DATA SUPPLIED:
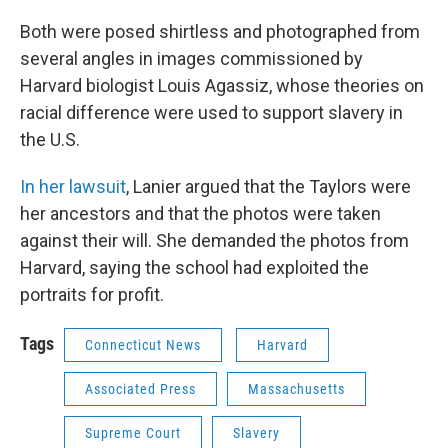
Both were posed shirtless and photographed from
several angles in images commissioned by
Harvard biologist Louis Agassiz, whose theories on
racial difference were used to support slavery in
the U.S.
In her lawsuit
, Lanier argued that the Taylors were
her ancestors and that the photos were taken
against their will. She demanded the photos from
Harvard, saying the school had exploited the
portraits for profit.
Tags
Connecticut News
Harvard
Associated Press
Massachusetts
Supreme Court
Slavery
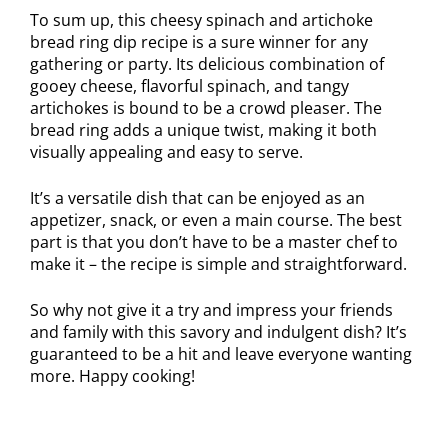
To sum up, this cheesy spinach and artichoke
bread ring dip recipe is a sure winner for any
gathering or party. Its delicious combination of
gooey cheese, flavorful spinach, and tangy
artichokes is bound to be a crowd pleaser. The
bread ring adds a unique twist, making it both
visually appealing and easy to serve.
It’s a versatile dish that can be enjoyed as an
appetizer, snack, or even a main course. The best
part is that you don’t have to be a master chef to
make it – the recipe is simple and straightforward.
So why not give it a try and impress your friends
and family with this savory and indulgent dish? It’s
guaranteed to be a hit and leave everyone wanting
more. Happy cooking!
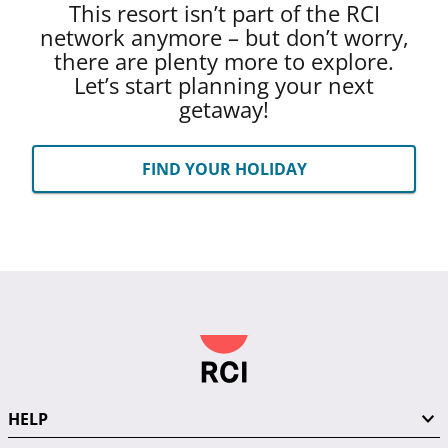
This resort isn’t part of the RCI
network anymore – but don’t worry,
there are plenty more to explore.
Let’s start planning your next
getaway!
FIND YOUR HOLIDAY
HELP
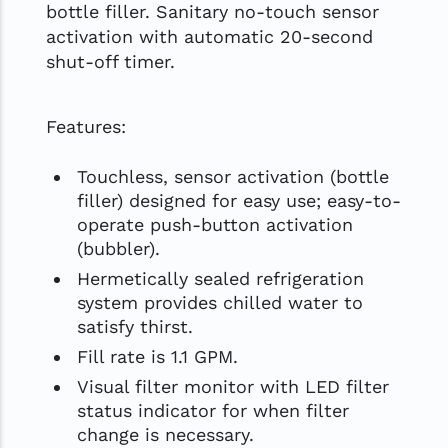
bottle filler. Sanitary no-touch sensor
activation with automatic 20-second
shut-off timer.
Features:
Touchless, sensor activation (bottle
filler) designed for easy use; easy-to-
operate push-button activation
(bubbler).
Hermetically sealed refrigeration
system provides chilled water to
satisfy thirst.
Fill rate is 1.1 GPM.
Visual filter monitor with LED filter
status indicator for when filter
change is necessary.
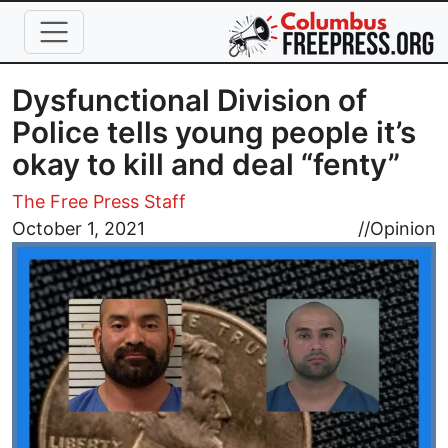
Skip to main content
Dysfunctional Division of
Police tells young people it’s
okay to kill and deal “fenty”
The Free Press Staff
Image
October 1, 2021
//
Opinion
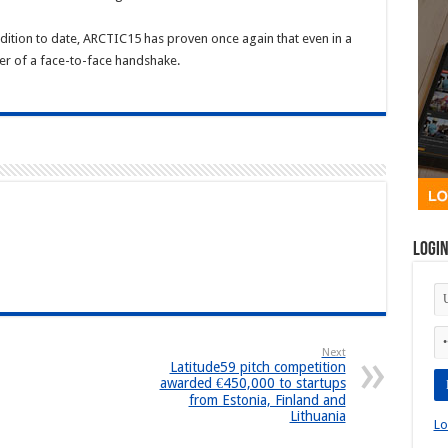
 edition to date, ARCTIC15 has proven once again that even in a
wer of a face-to-face handshake.
Logi
Next
Latitude59 pitch competition
awarded €450,000 to startups
from Estonia, Finland and
Lithuania
Lo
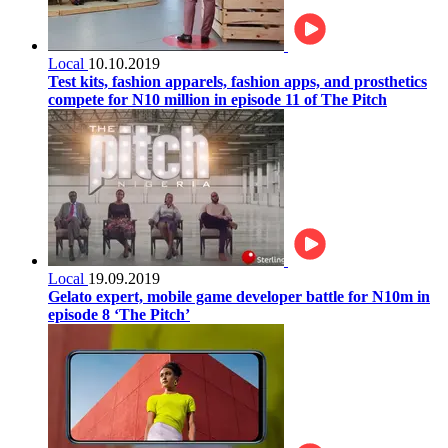
Local
10.10.2019
Test kits, fashion apparels, fashion apps, and prosthetics
compete for N10 million in episode 11 of The Pitch
Local
19.09.2019
Gelato expert, mobile game developer battle for N10m in
episode 8 ‘The Pitch’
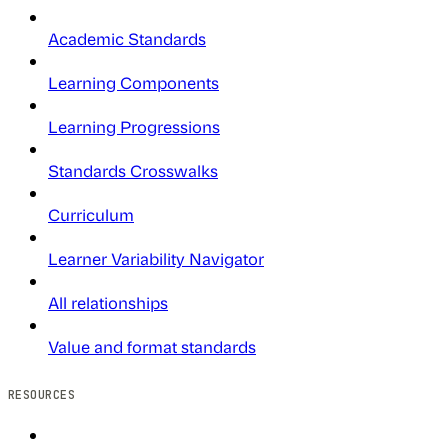
Academic Standards
Learning Components
Learning Progressions
Standards Crosswalks
Curriculum
Learner Variability Navigator
All relationships
Value and format standards
RESOURCES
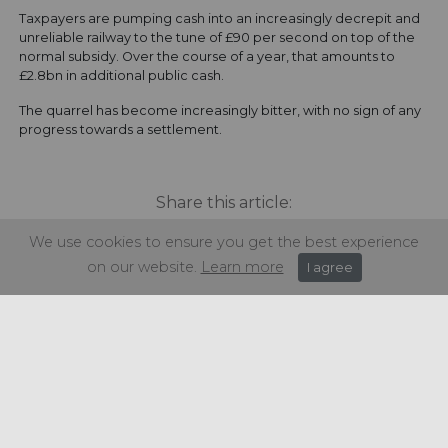
Taxpayers are pumping cash into an increasingly decrepit and
unreliable railway to the tune of £90 per second on top of the
normal subsidy. Over the course of a year, that amounts to
£2.8bn in additional public cash.
The quarrel has become increasingly bitter, with no sign of any
progress towards a settlement.
Share this article:
We use cookies to ensure you get the best experience
on our website.
Learn more
I agree
Get in touch
+44 (0) 1934 646 135
info@regencypurchasing.co.uk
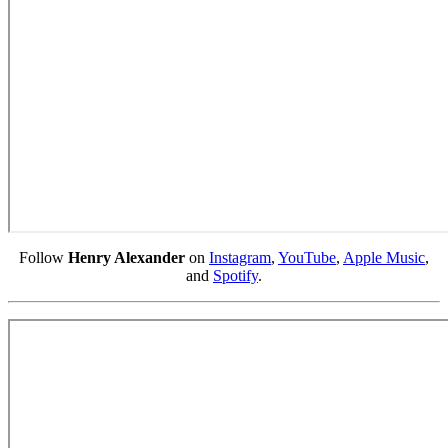
Follow
Henry Alexander
on
Instagram
,
YouTube
,
Apple Music
,
and
Spotify
.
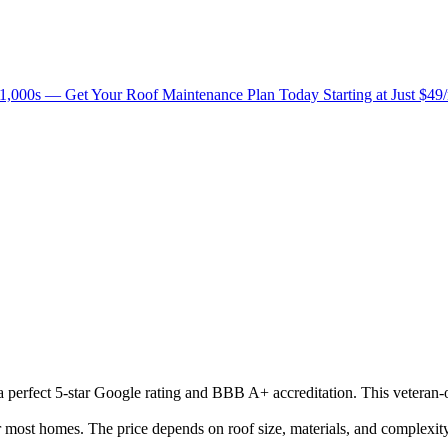
1,000s — Get Your Roof Maintenance Plan Today Starting at Just $49
h a perfect 5-star Google rating and BBB A+ accreditation. This veteran
ost homes. The price depends on roof size, materials, and complexity.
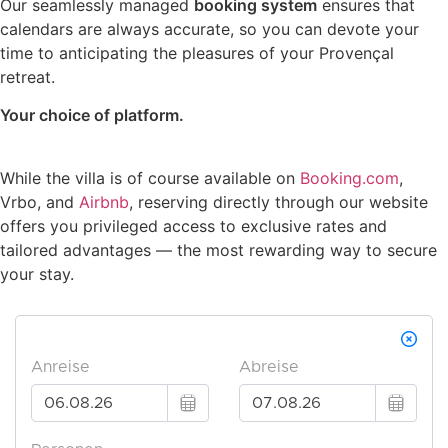
Our seamlessly managed
booking system
ensures that
calendars are always accurate, so you can devote your
time to anticipating the pleasures of your Provençal
retreat.
Your choice of platform.
While the villa is of course available on
Booking.com
,
Vrbo, and
Airbnb
, reserving directly through our website
offers you privileged access to exclusive rates and
tailored advantages — the most rewarding way to secure
your stay.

EXERCISE BRIEF: Copy whichever lines of the records above contain the word "easy".

TASK SOLUTION:
visually appealing and easy to serve.
filler) designed for easy use; easy-to-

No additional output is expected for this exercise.